*** Records for processing
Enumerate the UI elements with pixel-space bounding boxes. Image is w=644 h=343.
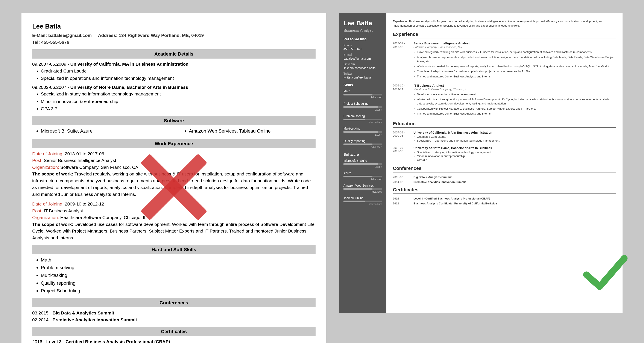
edu-degree-right-2: University of Notre Dame, Bachelor of Ar… (414, 146, 492, 150)
sw-msbi-label: Microsoft BI Suite (344, 159, 382, 162)
left-email: batlalee@gmail.com (48, 33, 92, 38)
twitter-label: Twitter (344, 72, 382, 75)
work-dates-1: Date of Joining: 2013-01 to 2017-06 (32, 150, 316, 157)
skill-qr-fill (344, 143, 372, 145)
experience-title: Experience (393, 31, 616, 38)
skill-math-sublabel: Advanced (344, 96, 382, 99)
resume-main: Experienced Business Analyst with 7+ yea… (386, 13, 622, 313)
cert-right-2: 2011 Business Analysis Certificate, Univ… (393, 202, 616, 205)
email-label-right: E-mail (344, 53, 382, 56)
exp-dates-1: 2013-01 -2017-06 (393, 41, 410, 79)
right-name: Lee Batla (344, 19, 382, 27)
conf-right-1: 2015-03 Big Data & Analytics Summit (393, 175, 616, 179)
cert-name-1: Level 3 - Certified Business Analysis Pr… (414, 197, 490, 200)
skill-item: Math (41, 256, 316, 263)
exp-title-1: Senior Business Intelligence Analyst (414, 41, 616, 45)
edu-bullet: Specialized in operations and informatio… (41, 75, 316, 82)
certificates-title: Certificates (393, 187, 616, 194)
edu-bullets-right-2: Specialized in studying information tech… (417, 151, 492, 162)
exp-bullet: Traveled regularly, working on-site with… (417, 50, 616, 54)
skill-ps-fill (344, 106, 378, 108)
conferences-header: Conferences (32, 298, 316, 307)
skill-ps-label: Project Scheduling (344, 102, 382, 105)
skill-mt-fill (344, 131, 378, 133)
conf-date-1: 2015-03 (393, 175, 410, 179)
edu-date-1: 09.2007-06.2009 - (32, 61, 70, 66)
skill-quality-reporting: Quality reporting Advanced (344, 139, 382, 149)
work-entry-1: Date of Joining: 2013-01 to 2017-06 Post… (32, 150, 316, 198)
skill-prob-label: Problem solving (344, 114, 382, 118)
edu-bullet: Specialized in operations and informatio… (417, 139, 500, 142)
sw-tableau-fill (344, 201, 365, 202)
resume-sidebar: Lee Batla Business Analyst Personal Info… (339, 13, 386, 313)
address-label: Address: (98, 33, 118, 38)
exp-bullet: Wrote code as needed for development of … (417, 64, 616, 69)
conf-name-1: Big Data & Analytics Summit (414, 175, 452, 179)
cert-year-2: 2011 (393, 202, 410, 205)
sw-azure-sublabel: Advanced (344, 178, 382, 181)
skill-qr-label: Quality reporting (344, 139, 382, 143)
skill-item: Project Scheduling (41, 287, 316, 294)
cert-entry-1: 2016 - Level 3 - Certified Business Anal… (32, 338, 316, 343)
exp-bullets-1: Traveled regularly, working on-site with… (417, 50, 616, 78)
skill-item: Quality reporting (41, 280, 316, 287)
sw-azure-label: Azure (344, 171, 382, 175)
edu-right-1: 2007-09 -2009-06 University of Californi… (393, 131, 616, 143)
skill-qr-bg (344, 143, 382, 145)
skill-mt-label: Multi-tasking (344, 127, 382, 130)
sw-aws-sublabel: Advanced (344, 190, 382, 193)
exp-bullet: Worked with team through entire process … (417, 97, 616, 106)
sw-tableau-bg (344, 201, 382, 202)
phone-label: Phone (344, 43, 382, 47)
work-scope-2: The scope of work: Developed use cases f… (32, 221, 316, 241)
sw-msbi-bg (344, 163, 382, 165)
main-container: Lee Batla E-Mail: batlalee@gmail.com Add… (22, 13, 622, 343)
email-label: E-Mail: (32, 33, 47, 38)
sw-tableau: Tableau Online Intermediate (344, 196, 382, 206)
edu-bullet: Graduated Cum Laude. (417, 135, 500, 138)
twitter-value: twitter.com/lee_balta (344, 76, 382, 79)
work-org-2: Organization: Healthcare Software Compan… (32, 214, 316, 221)
sw-msbi-sublabel: Expert (344, 165, 382, 168)
software-header: Software (32, 116, 316, 125)
skill-problem-solving: Problem solving Intermediate (344, 114, 382, 124)
software-list-1: Microsoft BI Suite, Azure (41, 127, 168, 135)
left-name: Lee Batla (32, 21, 316, 31)
left-resume: Lee Batla E-Mail: batlalee@gmail.com Add… (22, 13, 326, 343)
exp-entry-1: 2013-01 -2017-06 Senior Business Intelli… (393, 41, 616, 79)
exp-bullet: Developed use cases for software develop… (417, 92, 616, 96)
edu-degree-right-1: University of California, MA in Business… (414, 131, 500, 134)
exp-body-2: IT Business Analyst Healthcare Software … (414, 84, 616, 117)
sw-msbi: Microsoft BI Suite Expert (344, 159, 382, 168)
right-summary: Experienced Business Analyst with 7+ yea… (393, 19, 616, 28)
work-entry-2: Date of Joining: 2009-10 to 2012-12 Post… (32, 201, 316, 241)
skill-ps-sublabel: Expert (344, 108, 382, 111)
skill-ps-bg (344, 106, 382, 108)
linkedin-label: LinkedIn (344, 62, 382, 66)
exp-entry-2: 2009-10 -2012-12 IT Business Analyst Hea… (393, 84, 616, 117)
sw-msbi-fill (344, 163, 378, 165)
skill-project-scheduling: Project Scheduling Expert (344, 102, 382, 111)
cert-name-2: Business Analysis Certificate, Universit… (414, 202, 497, 205)
conf-entry-2: 02.2014 - Predictive Analytics Innovatio… (32, 317, 316, 323)
exp-company-1: Software Company, San Francisco, CA (414, 45, 616, 49)
right-resume: Lee Batla Business Analyst Personal Info… (339, 13, 622, 313)
edu-body-1: University of California, MA in Business… (414, 131, 500, 143)
email-value-right: batlalee@gmail.com (344, 57, 382, 60)
work-post-2: Post: IT Business Analyst (32, 207, 316, 214)
software-item: Amazon Web Services, Tableau Online (189, 127, 316, 134)
skill-item: Multi-tasking (41, 272, 316, 279)
academic-header: Academic Details (32, 49, 316, 58)
conf-entry-1: 03.2015 - Big Data & Analytics Summit (32, 310, 316, 317)
sw-tableau-sublabel: Intermediate (344, 203, 382, 206)
edu-bullets-right-1: Graduated Cum Laude. Specialized in oper… (417, 135, 500, 142)
tel-label: Tel: (32, 40, 40, 45)
edu-bullets-1: Graduated Cum Laude Specialized in opera… (41, 67, 316, 82)
left-email-line: E-Mail: batlalee@gmail.com Address: 134 … (32, 32, 316, 39)
edu-dates-1: 2007-09 -2009-06 (393, 131, 410, 143)
work-org-1: Organization: Software Company, San Fran… (32, 164, 316, 171)
cert-year-1: 2016 (393, 197, 410, 200)
exp-bullet: Collaborated with Project Managers, Busi… (417, 107, 616, 111)
edu-degree-1: University of California, MA in Business… (70, 61, 188, 66)
skill-mt-bg (344, 131, 382, 133)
******
*Task item*. Filter the records above and copy every line that contains the word "twitter".

*Solution*.
twitter-label: Twitter (344, 72, 382, 75)
twitter-value: twitter.com/lee_balta (344, 76, 382, 79)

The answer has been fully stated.